Four years later, 3 years after leaving my job and taking LTD because of poor performance due to PD, I took the same neuropsychological test. Though my Parkinson's had advanced, my cognitive skills had actually measurably improved. I asked him for an explanation. He knew my work history and what I had been doing with my free time since going on disability. By the time of the second test, I was involved almost full-time volunteering with various Parkinson's organizations, work that involved travel, new experiences, and challenges. He knew that I was happier, had met a new partner (hi AJ), and found the work that I was doing to be meaningful. He said, as if it should have been obvious to me, that my brain was more engaged, and that because I found the work meaningful I was both intellectually and emotionally invested in it, derived greater satisfaction from it, and therefore my mind was eager to engage in problem-solving in a way that it had not been for many years in my former occupation (lawyer). Like physical exercise, you do it more often if you enjoy it, and the more you do it the better shape you're in.

As an old hand on this forum used to say, "if you want to keep moving, keep moving." To this day when I am physically "off"- and because of protein interference with my medication this happens at least once a day - and I feel the most slow and rigid, I find some kind of housework or physical task to do, even though what I really want to do is nothing at all. I almost always come back on to my meds more quickly as a result, and sometimes the return to an "on" state begins almost immediately.
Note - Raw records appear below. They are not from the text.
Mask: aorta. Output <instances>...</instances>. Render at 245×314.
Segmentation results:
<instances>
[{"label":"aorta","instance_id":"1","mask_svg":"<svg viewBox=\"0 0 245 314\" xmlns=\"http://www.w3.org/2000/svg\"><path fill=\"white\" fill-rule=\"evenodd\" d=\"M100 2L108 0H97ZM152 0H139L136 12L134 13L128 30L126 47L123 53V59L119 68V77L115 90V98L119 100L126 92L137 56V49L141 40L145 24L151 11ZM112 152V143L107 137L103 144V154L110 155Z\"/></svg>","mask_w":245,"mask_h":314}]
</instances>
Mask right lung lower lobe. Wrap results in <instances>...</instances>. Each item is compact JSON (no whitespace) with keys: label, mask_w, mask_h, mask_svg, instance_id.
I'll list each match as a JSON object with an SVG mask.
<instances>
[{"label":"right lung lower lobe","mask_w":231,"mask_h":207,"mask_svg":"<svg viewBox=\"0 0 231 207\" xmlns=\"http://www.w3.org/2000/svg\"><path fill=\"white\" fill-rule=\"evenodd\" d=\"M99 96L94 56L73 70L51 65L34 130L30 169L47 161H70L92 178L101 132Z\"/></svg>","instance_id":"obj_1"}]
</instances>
Sorry for rambling here. But I do believe that although one-third of Parkinson's patients will eventually experience some form of dementia, two-thirds of us are terrifying ourselves as a result of the natural aging process and a fairly minimal butt-kicking from our PD. Tonight I could not remember for the life of me the name of the street I lived on in Kentucky 3 years ago. My wife AJ, who has also had Parkinson's for the same 16 years that I have, immediately came up with the name of the street and even the darned street number. At other times she can't find a word in her memory and gets her cue by asking me.
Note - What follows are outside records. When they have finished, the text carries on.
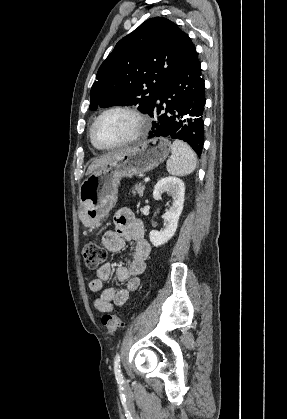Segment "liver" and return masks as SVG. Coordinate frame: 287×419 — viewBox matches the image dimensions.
Here are the masks:
<instances>
[{
    "instance_id": "1",
    "label": "liver",
    "mask_w": 287,
    "mask_h": 419,
    "mask_svg": "<svg viewBox=\"0 0 287 419\" xmlns=\"http://www.w3.org/2000/svg\"><path fill=\"white\" fill-rule=\"evenodd\" d=\"M126 150L127 149L116 151V152L109 153V154H106L104 156H101L100 158L94 159V161L89 165V167L87 169V174H91L94 170H96L100 166L106 164L107 162L117 158L118 156H120Z\"/></svg>"
}]
</instances>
The first time I ask her to remind me of something I have forgotten, and I don't know who she is, that's when I'll start to worry seriously about PD dementia. In the meantime, keep doing crossword puzzles and playing Scrabble. I think the mind is very plastic organ - if you've spent time with a stroke victim you know the amazing things the brain does to compensate for and regain what it has lost. Like plastic, however (or maybe Playdough), it tends to harden and lose its flexibility when not used. Good luck, Digger.

Greg

[rose of his heart]

Sorry I don't have more time to elaborate, but here is an excerpt from my neuro-ophthalmologist's letter re: findings during my first exam.

Her reading problems are related primarily to convergence insufficiency, secondary to the Parkinson's. She also incidentally has some rotary nystagmus
and esotropia, all of which are related to her childhood strabismus and not related to the Parkinson's. I have given her printed information about Parkinson's including a copy of the paper by Valerie Biousse in Neurology 2004, Volume 62, page 177 to 180, reviewing the ophthalmologic features of Parkinson's disease. She had none of the other eye findings of square wave jerks, visual field defects, blepharospasm, or apraxia of lid opening. I have given her a prescription for reading glasses which should give her symptomatic relief from the convergence insufficiency.

Well, that was 18 months ago. Now I have the blepharospasm and apraxia too. Joy, joy, joy. Good luck!